▸ About this exercise:
Every line holding the string "header" is to be copied from the entries below.

----- Material to process -----

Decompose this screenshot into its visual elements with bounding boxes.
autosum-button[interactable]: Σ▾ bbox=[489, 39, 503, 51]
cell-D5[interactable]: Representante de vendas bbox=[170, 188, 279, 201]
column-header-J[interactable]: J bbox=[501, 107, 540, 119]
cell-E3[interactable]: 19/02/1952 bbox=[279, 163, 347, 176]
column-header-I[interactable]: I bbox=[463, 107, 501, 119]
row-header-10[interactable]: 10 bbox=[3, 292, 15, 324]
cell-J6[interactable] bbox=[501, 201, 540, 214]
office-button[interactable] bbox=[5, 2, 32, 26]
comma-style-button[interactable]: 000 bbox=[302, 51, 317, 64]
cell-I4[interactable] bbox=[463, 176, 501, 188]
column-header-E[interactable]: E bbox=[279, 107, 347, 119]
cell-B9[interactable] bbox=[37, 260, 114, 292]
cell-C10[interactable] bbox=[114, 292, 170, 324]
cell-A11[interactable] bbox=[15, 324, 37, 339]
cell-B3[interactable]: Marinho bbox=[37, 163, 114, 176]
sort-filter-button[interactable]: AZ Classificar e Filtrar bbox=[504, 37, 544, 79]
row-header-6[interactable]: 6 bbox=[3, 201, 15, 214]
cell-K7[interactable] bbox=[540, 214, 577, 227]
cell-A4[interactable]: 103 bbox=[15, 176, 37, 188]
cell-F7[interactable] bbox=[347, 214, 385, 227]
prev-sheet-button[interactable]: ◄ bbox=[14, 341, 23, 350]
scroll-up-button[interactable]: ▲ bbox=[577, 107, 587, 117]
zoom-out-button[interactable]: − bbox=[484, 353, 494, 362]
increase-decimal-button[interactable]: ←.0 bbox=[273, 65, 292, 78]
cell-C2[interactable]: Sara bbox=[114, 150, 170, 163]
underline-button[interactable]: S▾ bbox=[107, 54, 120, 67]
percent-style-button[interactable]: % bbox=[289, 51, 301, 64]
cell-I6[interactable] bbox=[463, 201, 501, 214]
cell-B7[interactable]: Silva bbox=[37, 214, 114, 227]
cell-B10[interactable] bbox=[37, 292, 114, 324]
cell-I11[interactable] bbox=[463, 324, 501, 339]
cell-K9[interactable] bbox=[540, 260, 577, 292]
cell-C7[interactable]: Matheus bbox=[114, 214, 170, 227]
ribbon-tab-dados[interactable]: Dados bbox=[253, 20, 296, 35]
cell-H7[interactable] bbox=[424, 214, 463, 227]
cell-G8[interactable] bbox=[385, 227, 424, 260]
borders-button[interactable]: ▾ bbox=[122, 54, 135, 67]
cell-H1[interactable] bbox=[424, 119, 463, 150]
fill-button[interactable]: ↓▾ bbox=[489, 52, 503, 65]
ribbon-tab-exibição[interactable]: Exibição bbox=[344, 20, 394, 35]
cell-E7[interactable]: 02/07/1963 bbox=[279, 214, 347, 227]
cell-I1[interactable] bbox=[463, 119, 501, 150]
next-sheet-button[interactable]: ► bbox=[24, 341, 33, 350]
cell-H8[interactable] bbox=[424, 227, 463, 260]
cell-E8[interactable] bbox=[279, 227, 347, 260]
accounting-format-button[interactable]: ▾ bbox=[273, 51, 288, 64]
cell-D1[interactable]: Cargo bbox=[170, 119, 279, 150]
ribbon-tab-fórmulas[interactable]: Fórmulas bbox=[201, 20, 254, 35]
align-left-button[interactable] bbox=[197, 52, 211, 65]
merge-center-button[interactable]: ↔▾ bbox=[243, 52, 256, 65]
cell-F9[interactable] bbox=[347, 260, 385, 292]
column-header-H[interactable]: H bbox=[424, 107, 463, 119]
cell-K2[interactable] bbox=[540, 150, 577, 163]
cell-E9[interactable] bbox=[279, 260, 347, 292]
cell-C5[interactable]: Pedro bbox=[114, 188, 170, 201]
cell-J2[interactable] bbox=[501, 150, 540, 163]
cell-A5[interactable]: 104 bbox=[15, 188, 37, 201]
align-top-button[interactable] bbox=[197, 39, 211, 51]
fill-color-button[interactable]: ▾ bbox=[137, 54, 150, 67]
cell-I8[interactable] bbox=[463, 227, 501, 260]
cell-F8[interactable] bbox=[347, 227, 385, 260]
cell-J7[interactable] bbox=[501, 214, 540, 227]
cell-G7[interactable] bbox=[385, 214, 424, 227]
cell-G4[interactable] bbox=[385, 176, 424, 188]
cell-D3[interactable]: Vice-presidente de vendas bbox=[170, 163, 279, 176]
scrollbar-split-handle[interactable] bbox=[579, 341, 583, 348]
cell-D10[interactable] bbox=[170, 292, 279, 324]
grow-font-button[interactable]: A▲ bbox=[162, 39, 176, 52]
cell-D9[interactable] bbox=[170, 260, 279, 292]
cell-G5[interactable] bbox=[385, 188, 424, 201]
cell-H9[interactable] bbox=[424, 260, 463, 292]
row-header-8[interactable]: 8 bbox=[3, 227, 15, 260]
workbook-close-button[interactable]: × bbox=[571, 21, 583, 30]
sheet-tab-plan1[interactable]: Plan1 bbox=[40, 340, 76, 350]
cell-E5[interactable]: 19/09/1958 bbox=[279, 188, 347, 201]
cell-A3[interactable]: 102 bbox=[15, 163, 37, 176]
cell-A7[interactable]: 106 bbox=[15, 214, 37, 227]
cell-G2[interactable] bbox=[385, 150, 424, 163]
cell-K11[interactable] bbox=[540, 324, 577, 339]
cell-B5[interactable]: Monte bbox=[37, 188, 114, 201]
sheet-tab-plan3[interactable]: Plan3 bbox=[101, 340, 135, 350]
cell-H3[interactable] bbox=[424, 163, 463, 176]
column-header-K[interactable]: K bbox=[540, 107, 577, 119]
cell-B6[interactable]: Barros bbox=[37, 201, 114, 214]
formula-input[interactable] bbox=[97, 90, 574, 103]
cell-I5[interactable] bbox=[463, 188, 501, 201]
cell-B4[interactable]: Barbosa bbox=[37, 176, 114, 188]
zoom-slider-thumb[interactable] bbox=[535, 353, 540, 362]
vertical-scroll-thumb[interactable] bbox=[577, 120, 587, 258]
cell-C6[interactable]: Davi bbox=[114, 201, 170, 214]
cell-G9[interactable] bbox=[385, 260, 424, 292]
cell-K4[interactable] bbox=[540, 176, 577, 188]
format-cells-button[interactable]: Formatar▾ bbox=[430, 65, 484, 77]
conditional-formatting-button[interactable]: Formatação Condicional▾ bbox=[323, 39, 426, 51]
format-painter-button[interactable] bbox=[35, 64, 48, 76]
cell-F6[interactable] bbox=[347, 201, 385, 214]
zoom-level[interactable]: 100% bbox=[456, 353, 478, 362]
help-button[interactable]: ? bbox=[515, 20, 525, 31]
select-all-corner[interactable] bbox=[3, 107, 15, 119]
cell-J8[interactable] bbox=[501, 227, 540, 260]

-----

▸ Answer:
column-header-J[interactable]: J bbox=[501, 107, 540, 119]
column-header-I[interactable]: I bbox=[463, 107, 501, 119]
row-header-10[interactable]: 10 bbox=[3, 292, 15, 324]
column-header-E[interactable]: E bbox=[279, 107, 347, 119]
row-header-6[interactable]: 6 bbox=[3, 201, 15, 214]
column-header-H[interactable]: H bbox=[424, 107, 463, 119]
row-header-8[interactable]: 8 bbox=[3, 227, 15, 260]
column-header-K[interactable]: K bbox=[540, 107, 577, 119]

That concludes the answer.